◆ **Task**
What is needed is a word-for-word transcription of every record below.

◆ **Available data**
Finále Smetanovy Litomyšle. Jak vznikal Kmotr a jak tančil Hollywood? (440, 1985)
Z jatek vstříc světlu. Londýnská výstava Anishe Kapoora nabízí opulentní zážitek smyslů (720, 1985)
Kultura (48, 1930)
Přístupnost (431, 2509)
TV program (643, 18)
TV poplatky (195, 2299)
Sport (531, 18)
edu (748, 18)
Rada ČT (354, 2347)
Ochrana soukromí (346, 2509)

◆ **Reply**
Finále Smetanovy Litomyšle. Jak vznikal Kmotr a jak tančil Hollywood? (440, 1985)
Z jatek vstříc světlu. Londýnská výstava Anishe Kapoora nabízí opulentní zážitek smyslů (720, 1985)
Kultura (48, 1930)
Přístupnost (431, 2509)
TV program (643, 18)
TV poplatky (195, 2299)
Sport (531, 18)
edu (748, 18)
Rada ČT (354, 2347)
Ochrana soukromí (346, 2509)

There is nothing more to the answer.